Using ARG from New Product Metrics

While the value that the Annual Revenue Growth (ARG) from New Products returns is a good indicator about the success of an innovation program, in conjunction with the other data derived in its calculation it can become a strategic tool. Here is a suggest best practice on how to use this metric.
  1. Evaluate the Health of the Core - By deriving Annual Revenue Growth and  Annual Revenue Growth from New Products, you can calculate Annual Revenue Growth from Core Products (I = G - H from last post's example). This number will give you an indication of the health of the business's core product line (often the products that brought you to the dance). There are 3 categories for Core Product health:
    • Growing (>20%) - The core is still in growth mode. Like most growing things, it needs support so focus efforts on enhancing the core products.
    • Hitting Steady State (0%-20%) - Core growth is maturing and heading to a steady state level (often between 0%-5%).

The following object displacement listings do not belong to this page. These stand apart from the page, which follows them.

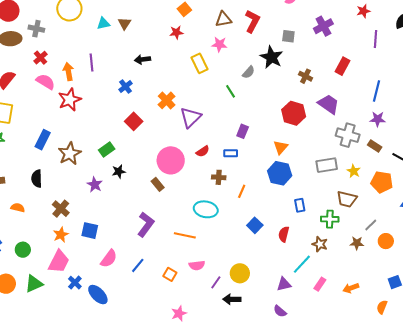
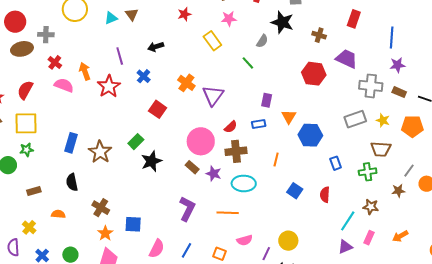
purple line: (91, 63) -> (120, 56), moved
red star: (70, 100) -> (109, 86), moved
orange triangle: (281, 147) -> (289, 117), moved
black star: (119, 172) -> (151, 161), size x1.5
brown cross: (219, 177) -> (236, 151), moved, size x1.5
purple star: (95, 185) -> (214, 174), moved
brown star: (320, 244) -> (371, 207), moved
purple triangle: (284, 284) -> (345, 247), moved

Now is time to begin thinking about moving into product or market adjacencies to fuel new growth.
    • Declining (<0%) - Core has begun to shrink usually as the result of some exogenous shock. If not already underway, New Product development into product or market adjacenies should be a priority. If the shock is expected to be permanent other strategies may need to be considered such as harvest/exit strategy or refocusing the core.
  2. Determine Your New Product Growth Needs - Once you understand and predict how your core will grow next year, you can set a New Product Innovation Strategy. If your core is:
    • Growing - You probably don't need much revenue growth from New Products. So focus on building out your core products, but you should be slowly doing research on potential adjacent markets to enter when growth slows.
    • Steady State - Two good options exist: 1) segment your customers; and 2) move into adjacent markets or products. Segmenting your customers allows you to identify which segments are growing and find new needs and uses for your product that you haven't considered. If your core is well rounded, another strategy is to identify new adjacent markets to offer your existing products or services; or identify new products/technologies to offer your existing customers (customer  segmenting helps identify this).
    • Decline - Not only does your New Product Growth need to be strong, it needs to offset the declines from your core. Note as mentioned above, if this is viewed to be a permanent decline you will need to determine a strategic response such as harvest/exit strategy or refocusing the core.
What Should Your Target ARG from New Product Be? This will really depend on what stage your company is in. Obviously a more mature company would expect more modest growth rates compared to a new start up. So assuming we're talking about a mature company, the first question is what is the overall ARG that the company expects to get in a sustainable steady state? Chris Zook in his great book, Beyond the Core, references a US study in the 1990's that found that public companies that grew revenue by <5% saw a return to shareholders of 4.1% per year; and companies that grew between 5-10% per year, saw a return to shareholders an average of 12.1%! So let's say our target ARG is 8%. Next we ask, how do we expect our core to grow in the future. Maybe a healthy company sees a 4% Core ARG. That leaves us with 4% ARG from New Products (note there could be other sources such as acquisitions).  Now we have very visible metric targets for growth from our core and new products. If a company sees that its new product growth is falling to 2%, then it immediately knows that it has an issue with its new product development and should be doing a more thorough analysis. The ARG from New Products is a great metric for innovation because it leaves no doubt to its interpretation.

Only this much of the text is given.